[Start of section]

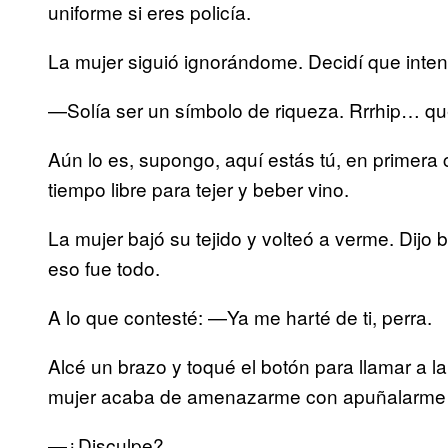
uniforme si eres policía.
La mujer siguió ignorándome. Decidí que inte
—Solía ser un símbolo de riqueza. Rrrhip… q
Aún lo es, supongo, aquí estás tú, en primer
tiempo libre para tejer y beber vino.
La mujer bajó su tejido y volteó a verme. Di
eso fue todo.
A lo que contesté: —Ya me harté de ti, perra.
Alcé un brazo y toqué el botón para llamar a l
mujer acaba de amenazarme con apuñalarme 
—¿Disculpe?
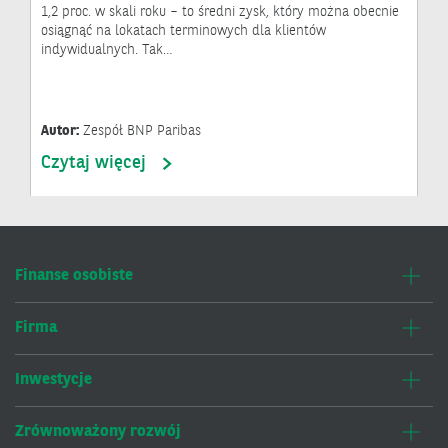
1,2 proc. w skali roku – to średni zysk, który można obecnie
osiągnąć na lokatach terminowych dla klientów
indywidualnych. Tak…
Autor:
Zespół BNP Paribas
Czytaj więcej
Finanse osobiste
Firma
Inwestycje
Zrównoważony rozwój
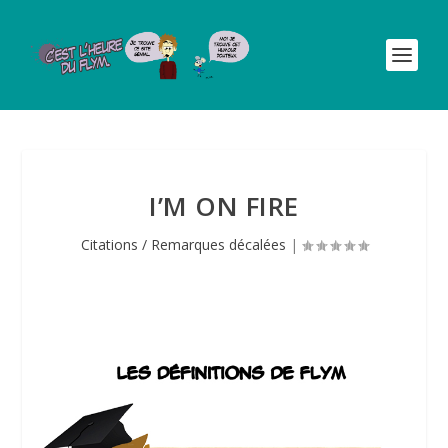
I’M ON FIRE
Citations / Remarques décalées
|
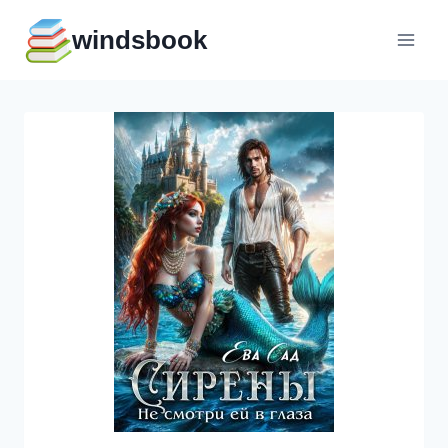
Перейти
windsbook
к
содержимому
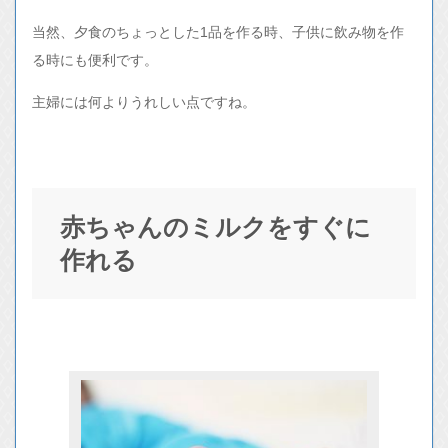
当然、夕食のちょっとした1品を作る時、子供に飲み物を作
る時にも便利です。
主婦には何よりうれしい点ですね。
赤ちゃんのミルクをすぐに
作れる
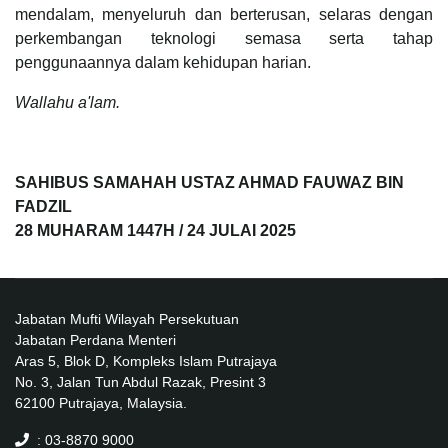
mendalam, menyeluruh dan berterusan, selaras dengan
perkembangan teknologi semasa serta tahap
penggunaannya dalam kehidupan harian.
Wallahu a'lam.
SAHIBUS SAMAHAH USTAZ AHMAD FAUWAZ BIN
FADZIL
28 MUHARAM 1447H / 24 JULAI 2025
Jabatan Mufti Wilayah Persekutuan
Jabatan Perdana Menteri
Aras 5, Blok D, Kompleks Islam Putrajaya
No. 3, Jalan Tun Abdul Razak, Presint 3
62100 Putrajaya, Malaysia.
: 03-8870 9000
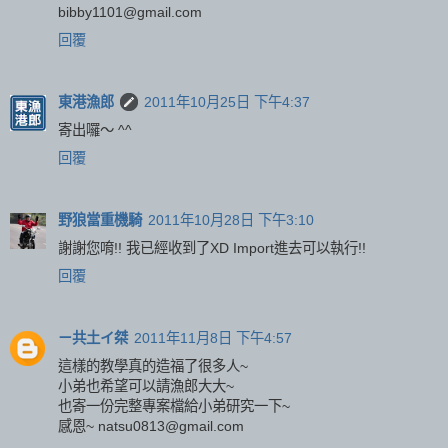
bibby1101@gmail.com
回覆
東港漁郎
2011年10月25日 下午4:37
寄出囉～ ^^
回覆
野狼當重機騎
2011年10月28日 下午3:10
謝謝您唷!! 我已經收到了XD Import進去可以執行!!
回覆
ㄧ共土イ桀
2011年11月8日 下午4:57
這樣的教學真的造福了很多人~
小弟也希望可以請漁郎大大~
也寄一份完整專案檔給小弟研究一下~
感恩~ natsu0813@gmail.com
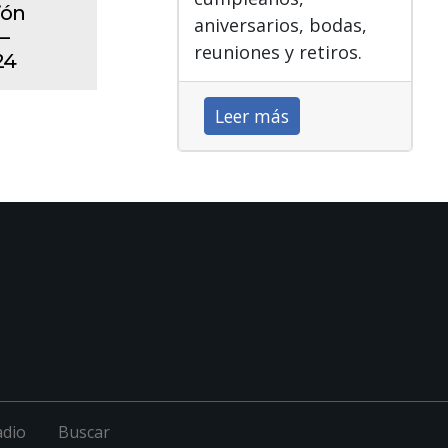
ión
aniversarios, bodas,
–
reuniones y retiros.
24
Leer más
adio
Buscar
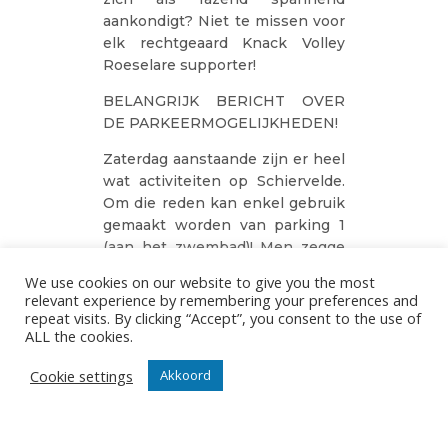
aankondigt? Niet te missen voor
elk rechtgeaard Knack Volley
Roeselare supporter!
BELANGRIJK BERICHT OVER
DE PARKEERMOGELIJKHEDEN!
Zaterdag aanstaande zijn er heel
wat activiteiten op Schiervelde.
Om die reden kan enkel gebruik
gemaakt worden van parking 1
(aan het zwembad)! Men zegge
het voort
We use cookies on our website to give you the most
relevant experience by remembering your preferences and
repeat visits. By clicking “Accept”, you consent to the use of
DEEPEE
04/12/2025
ALL the cookies.
Cookie settings
Akkoord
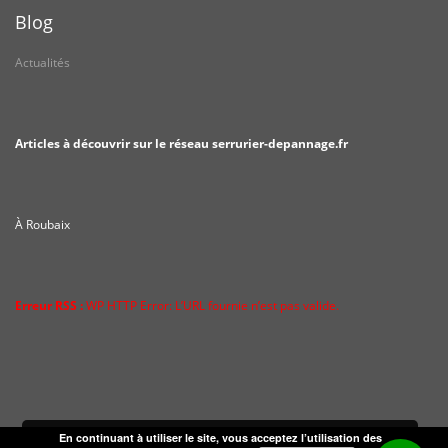
Blog
Actualités
Articles à découvrir sur le réseau serrurier-depannage.fr
À Roubaix
Erreur RSS :
WP HTTP Error: L’URL fournie n’est pas valide.
En continuant à utiliser le site, vous acceptez l’utilisation des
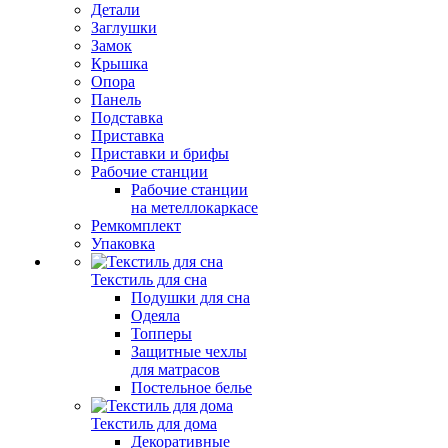
Детали
Заглушки
Замок
Крышка
Опора
Панель
Подставка
Приставка
Приставки и брифы
Рабочие станции
Рабочие станции
на метеллокаркасе
Ремкомплект
Упаковка
Текстиль для сна
Подушки для сна
Одеяла
Топперы
Защитные чехлы
для матрасов
Постельное белье
Текстиль для дома
Декоративные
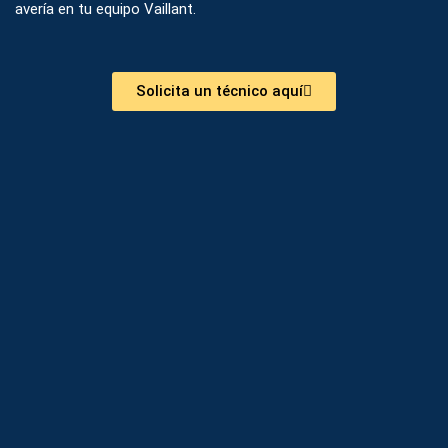
avería en tu equipo Vaillant.
Solicita un técnico aquí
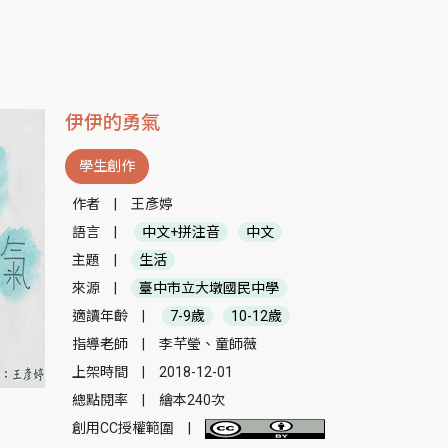
伊伊的勇氣
學生創作
作者
|
王彥婷
語言
|
中文+拼注音
中文
主題
|
生活
來源
|
臺中市立大墩國民中學
適讀年齡
|
7-9歲
10-12歲
指導老師
|
李芊瑩、童師薇
上架時間
|
2018-12-01
總點閱率
|
繪本240次
創用CC授權範圍
|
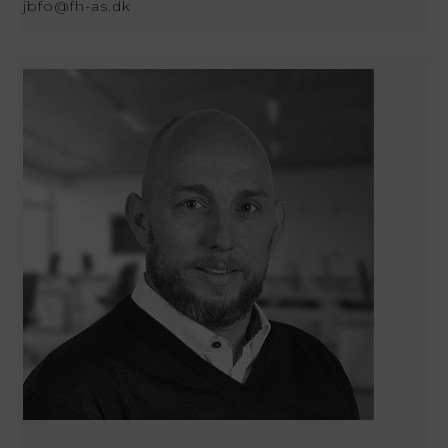
jbfo@fh-as.dk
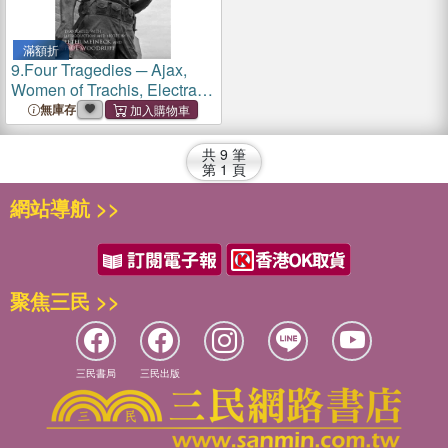
滿額折
9.
Four Tragedies ─ Ajax,
Women of Trachis, Electra,
Philoctetes
無庫存
共
9
筆
第
1
頁
網站導航 >>
聚焦三民 >>
三民書局
三民出版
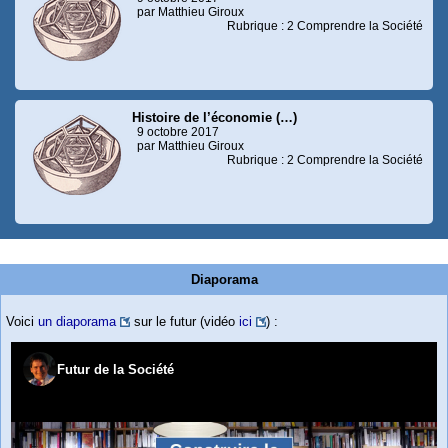
par Matthieu Giroux
Rubrique : 2 Comprendre la Société
Histoire de l’économie (…)
9 octobre 2017
par Matthieu Giroux
Rubrique : 2 Comprendre la Société
Diaporama
Voici
un diaporama
sur le futur (vidéo
ici
) :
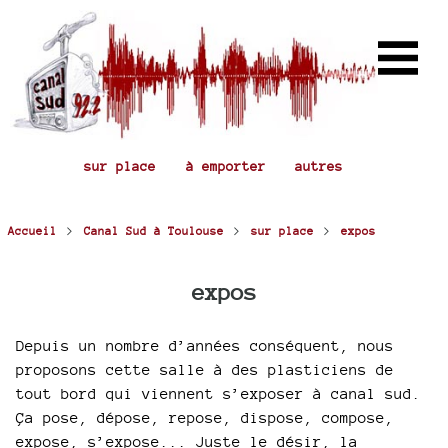
sur place
à emporter
autres
>
>
>
Accueil
Canal Sud à Toulouse
sur place
expos
expos
Depuis un nombre d’années conséquent, nous
proposons cette salle à des plasticiens de
tout bord qui viennent s’exposer à canal sud.
Ça pose, dépose, repose, dispose, compose,
expose, s’expose... Juste le désir, la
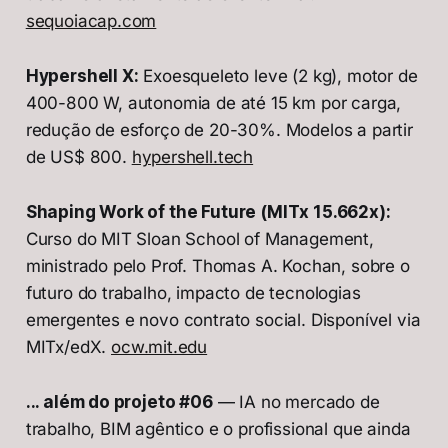
sequoiacap.com
Hypershell X:
Exoesqueleto leve (2 kg), motor de
400-800 W, autonomia de até 15 km por carga,
redução de esforço de 20-30%. Modelos a partir
de US$ 800.
hypershell.tech
Shaping Work of the Future (MITx 15.662x):
Curso do MIT Sloan School of Management,
ministrado pelo Prof. Thomas A. Kochan, sobre o
futuro do trabalho, impacto de tecnologias
emergentes e novo contrato social. Disponível via
MITx/edX.
ocw.mit.edu
... além do projeto #06
— IA no mercado de
trabalho, BIM agêntico e o profissional que ainda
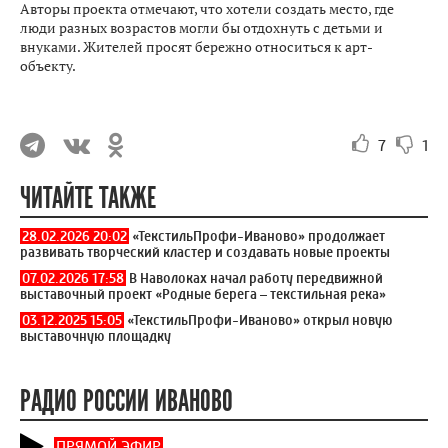
Авторы проекта отмечают, что хотели создать место, где
люди разных возрастов могли бы отдохнуть с детьми и
внуками. Жителей просят бережно относиться к арт-
объекту.
7
1
ЧИТАЙТЕ ТАКЖЕ
28.02.2026 20:02
«ТекстильПрофи-Иваново» продолжает
развивать творческий кластер и создавать новые проекты
07.02.2026 17:58
В Наволоках начал работу передвижной
выставочный проект «Родные берега – текстильная река»
03.12.2025 15:05
«ТекстильПрофи-Иваново» открыл новую
выставочную площадку
РАДИО РОССИИ ИВАНОВО
ПРЯМОЙ ЭФИР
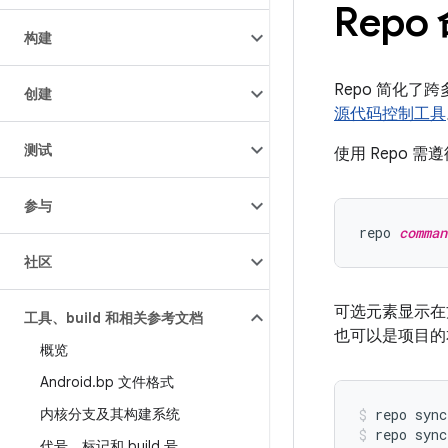
Rep
构建
Repo 简化了
创建
源代码控制工具
测试
使用 Repo 
参与
repo 
comman
社区
可选元素显示在
工具、build 和相关参考文档
也可以是项目的
概览
Android
.
bp 文件格式
内核分支及其构建系统
repo sync
repo sync
代号、标记和 build 号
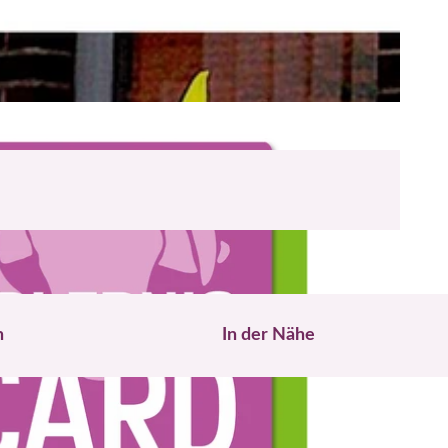
n
In der Nähe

[End of section]

Leave out the pictures; repeat the data exactly.

→ RESULT
uniforme si eres policía.
La mujer siguió ignorándome. Decidí que inte
—Solía ser un símbolo de riqueza. Rrrhip… q
Aún lo es, supongo, aquí estás tú, en primer
tiempo libre para tejer y beber vino.
La mujer bajó su tejido y volteó a verme. Di
eso fue todo.
A lo que contesté: —Ya me harté de ti, perra.
Alcé un brazo y toqué el botón para llamar a l
mujer acaba de amenazarme con apuñalarme 
—¿Disculpe?
1,2 proc. w skali roku – to średni zysk, który można obecnie
osiągnąć na lokatach terminowych dla klientów
indywidualnych. Tak…
Autor:
Zespół BNP Paribas
Czytaj więcej
Finanse osobiste
Firma
Inwestycje
Zrównoważony rozwój
I’M ON FIRE
Citations / Remarques décalées
|
Перейти
windsbook
к
содержимому
当然、夕食のちょっとした1品を作る時、子供に飲み物を作
る時にも便利です。
主婦には何よりうれしい点ですね。
赤ちゃんのミルクをすぐに
作れる
mendalam, menyeluruh dan berterusan, selaras dengan
perkembangan teknologi semasa serta tahap
penggunaannya dalam kehidupan harian.
Wallahu a'lam.
SAHIBUS SAMAHAH USTAZ AHMAD FAUWAZ BIN
FADZIL
28 MUHARAM 1447H / 24 JULAI 2025
Jabatan Mufti Wilayah Persekutuan
Jabatan Perdana Menteri
Aras 5, Blok D, Kompleks Islam Putrajaya
No. 3, Jalan Tun Abdul Razak, Presint 3
62100 Putrajaya, Malaysia.
: 03-8870 9000
bibby1101@gmail.com
回覆
東港漁郎
2011年10月25日 下午4:37
寄出囉～ ^^
回覆
野狼當重機騎
2011年10月28日 下午3:10
謝謝您唷!! 我已經收到了XD Import進去可以執行!!
回覆
ㄧ共土イ桀
2011年11月8日 下午4:57
這樣的教學真的造福了很多人~
小弟也希望可以請漁郎大大~
也寄一份完整專案檔給小弟研究一下~
感恩~ natsu0813@gmail.com
ión
aniversarios, bodas,
–
reuniones y retiros.
24
Leer más
adio
Buscar
aankondigt? Niet te missen voor
elk rechtgeaard Knack Volley
Roeselare supporter!
BELANGRIJK BERICHT OVER
DE PARKEERMOGELIJKHEDEN!
Zaterdag aanstaande zijn er heel
wat activiteiten op Schiervelde.
Om die reden kan enkel gebruik
gemaakt worden van parking 1
(aan het zwembad)! Men zegge
het voort
We use cookies on our website to give you the most
relevant experience by remembering your preferences and
repeat visits. By clicking “Accept”, you consent to the use of
DEEPEE
04/12/2025
ALL the cookies.
Cookie settings
Akkoord
Blog
Actualités
Articles à découvrir sur le réseau serrurier-depannage.fr
À Roubaix
Erreur RSS :
WP HTTP Error: L’URL fournie n’est pas valide.
En continuant à utiliser le site, vous acceptez l’utilisation des
Детали
Заглушки
Замок
Крышка
Опора
Панель
Подставка
Приставка
Приставки и брифы
Рабочие станции
Рабочие станции
на метеллокаркасе
Ремкомплект
Упаковка
Текстиль для сна
Подушки для сна
Одеяла
Топперы
Защитные чехлы
для матрасов
Постельное белье
Текстиль для дома
Декоративные
avería en tu equipo Vaillant.
Solicita un técnico aquí
伊伊的勇氣
學生創作
作者
|
王彥婷
語言
|
中文+拼注音
中文
主題
|
生活
來源
|
臺中市立大墩國民中學
適讀年齡
|
7-9歲
10-12歲
指導老師
|
李芊瑩、童師薇
上架時間
|
2018-12-01
總點閱率
|
繪本240次
創用CC授權範圍
|
jbfo@fh-as.dk
滿額折
9.
Four Tragedies ─ Ajax,
Women of Trachis, Electra,
Philoctetes
無庫存
共
9
筆
第
1
頁
網站導航 >>
聚焦三民 >>
三民書局
三民出版
par Matthieu Giroux
Rubrique : 2 Comprendre la Société
Histoire de l’économie (…)
9 octobre 2017
par Matthieu Giroux
Rubrique : 2 Comprendre la Société
Diaporama
Voici
un diaporama
sur le futur (vidéo
ici
) :
sur place
à emporter
autres
>
>
>
Accueil
Canal Sud à Toulouse
sur place
expos
expos
Depuis un nombre d’années conséquent, nous
proposons cette salle à des plasticiens de
tout bord qui viennent s’exposer à canal sud.
Ça pose, dépose, repose, dispose, compose,
expose, s’expose... Juste le désir, la
sequoiacap.com
Hypershell X:
Exoesqueleto leve (2 kg), motor de
400-800 W, autonomia de até 15 km por carga,
redução de esforço de 20-30%. Modelos a partir
de US$ 800.
hypershell.tech
Shaping Work of the Future (MITx 15.662x):
Curso do MIT Sloan School of Management,
ministrado pelo Prof. Thomas A. Kochan, sobre o
futuro do trabalho, impacto de tecnologias
emergentes e novo contrato social. Disponível via
MITx/edX.
ocw.mit.edu
... além do projeto #06
— IA no mercado de
trabalho, BIM agêntico e o profissional que ainda
Авторы проекта отмечают, что хотели создать место, где
люди разных возрастов могли бы отдохнуть с детьми и
внуками. Жителей просят бережно относиться к арт-
объекту.
7
1
ЧИТАЙТЕ ТАКЖЕ
28.02.2026 20:02
«ТекстильПрофи-Иваново» продолжает
развивать творческий кластер и создавать новые проекты
07.02.2026 17:58
В Наволоках начал работу передвижной
выставочный проект «Родные берега – текстильная река»
03.12.2025 15:05
«ТекстильПрофи-Иваново» открыл новую
выставочную площадку
РАДИО РОССИИ ИВАНОВО
ПРЯМОЙ ЭФИР
Rep
构建
Repo 简化了
创建
源代码控制工具
测试
使用 Repo 
参与
repo 
comman
社区
可选元素显示在
工具、build 和相关参考文档
也可以是项目的
概览
Android
.
bp 文件格式
内核分支及其构建系统
repo sync
repo sync
代号、标记和 build 号
n
In der Nähe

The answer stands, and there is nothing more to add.